**Work to be completed**
Within the records below is a range that opens at the line with "Site Selection - Downtown/Uptown" and closes at the line with "Douglas College Board - 25". Return that range word for word, both ends included, and only that range.

─── Data shown ───

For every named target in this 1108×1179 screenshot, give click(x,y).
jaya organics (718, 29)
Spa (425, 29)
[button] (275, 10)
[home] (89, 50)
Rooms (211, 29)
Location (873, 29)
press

───
─── Data shown ───

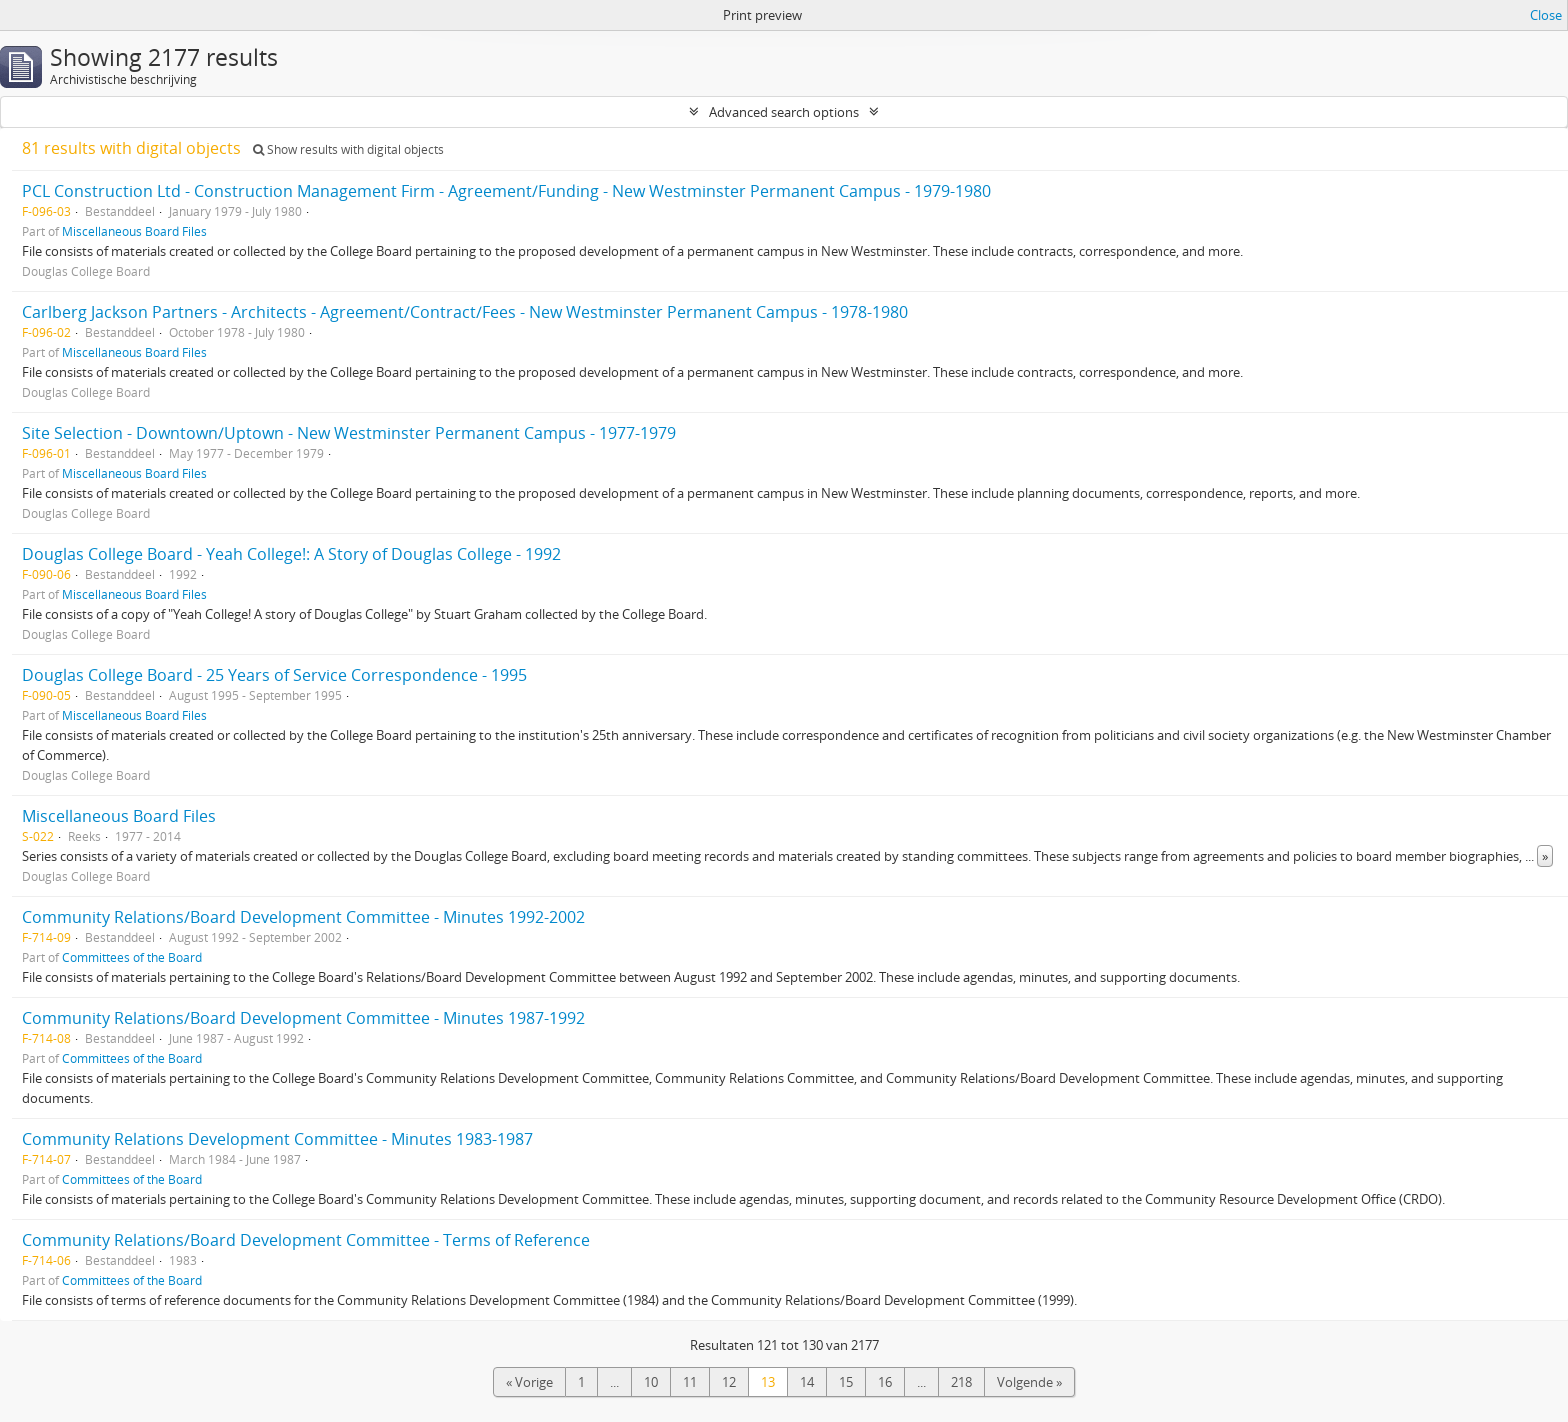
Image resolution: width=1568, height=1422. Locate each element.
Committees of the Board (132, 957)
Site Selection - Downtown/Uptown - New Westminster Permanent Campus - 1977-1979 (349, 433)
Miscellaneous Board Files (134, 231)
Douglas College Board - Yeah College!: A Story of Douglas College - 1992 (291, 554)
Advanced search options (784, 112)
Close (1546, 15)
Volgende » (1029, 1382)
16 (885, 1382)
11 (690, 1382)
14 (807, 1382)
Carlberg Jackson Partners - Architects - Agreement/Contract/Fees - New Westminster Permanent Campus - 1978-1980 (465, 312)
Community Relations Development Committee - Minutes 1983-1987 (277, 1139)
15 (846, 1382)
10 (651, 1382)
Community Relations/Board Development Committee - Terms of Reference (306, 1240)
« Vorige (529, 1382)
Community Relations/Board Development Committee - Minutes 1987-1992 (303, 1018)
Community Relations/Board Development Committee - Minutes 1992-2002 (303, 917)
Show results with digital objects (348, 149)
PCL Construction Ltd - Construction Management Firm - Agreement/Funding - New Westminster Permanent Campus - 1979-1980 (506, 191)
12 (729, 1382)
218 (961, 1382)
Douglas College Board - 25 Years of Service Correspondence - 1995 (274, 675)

───

**Final answer**
Site Selection - Downtown/Uptown - New Westminster Permanent Campus - 1977-1979 (349, 433)
Miscellaneous Board Files (134, 231)
Douglas College Board - Yeah College!: A Story of Douglas College - 1992 (291, 554)
Advanced search options (784, 112)
Close (1546, 15)
Volgende » (1029, 1382)
16 (885, 1382)
11 (690, 1382)
14 (807, 1382)
Carlberg Jackson Partners - Architects - Agreement/Contract/Fees - New Westminster Permanent Campus - 1978-1980 (465, 312)
Community Relations Development Committee - Minutes 1983-1987 (277, 1139)
15 (846, 1382)
10 (651, 1382)
Community Relations/Board Development Committee - Terms of Reference (306, 1240)
« Vorige (529, 1382)
Community Relations/Board Development Committee - Minutes 1987-1992 (303, 1018)
Community Relations/Board Development Committee - Minutes 1992-2002 (303, 917)
Show results with digital objects (348, 149)
PCL Construction Ltd - Construction Management Firm - Agreement/Funding - New Westminster Permanent Campus - 1979-1980 (506, 191)
12 (729, 1382)
218 (961, 1382)
Douglas College Board - 25 Years of Service Correspondence - 1995 (274, 675)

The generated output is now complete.